Supplied records Block Start

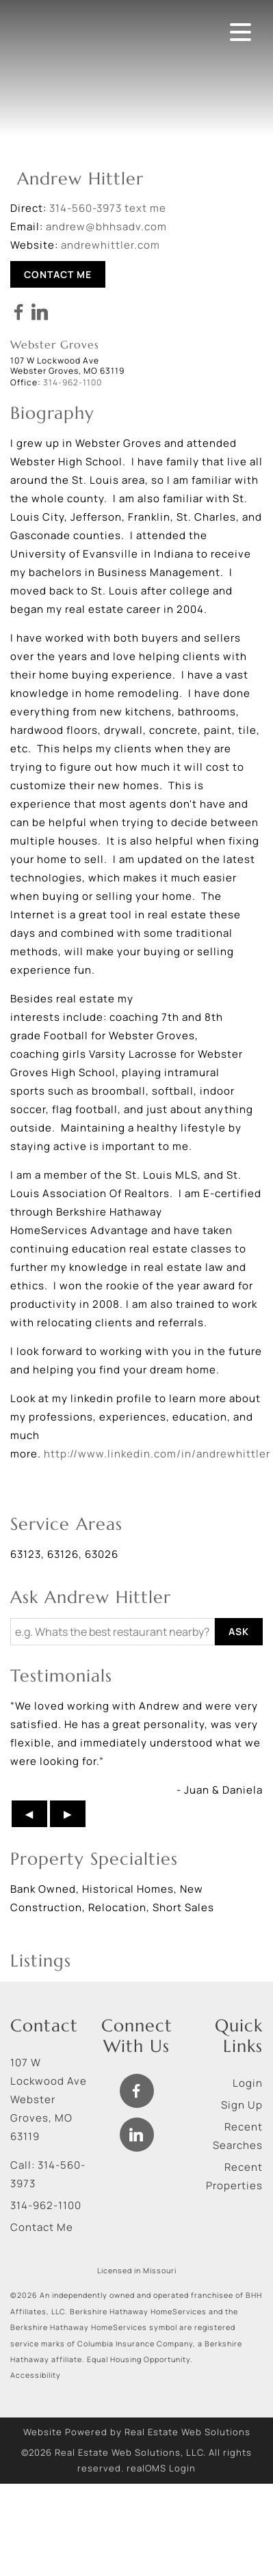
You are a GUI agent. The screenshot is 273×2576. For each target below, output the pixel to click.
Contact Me (58, 274)
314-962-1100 (45, 2205)
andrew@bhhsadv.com (106, 226)
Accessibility (35, 2375)
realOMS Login (161, 2468)
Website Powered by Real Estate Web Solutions (136, 2432)
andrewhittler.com (110, 245)
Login (248, 2083)
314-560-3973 (85, 208)
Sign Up (242, 2105)
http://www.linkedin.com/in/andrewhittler (157, 1454)
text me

Supplied records Block End

- _Problem details_: Print from the line containing "314-560-3973 (85, 208)" to the last line above, exactly as written.

- _Reply to the exercise_:
314-560-3973 (85, 208)
Sign Up (242, 2105)
http://www.linkedin.com/in/andrewhittler (157, 1454)
text me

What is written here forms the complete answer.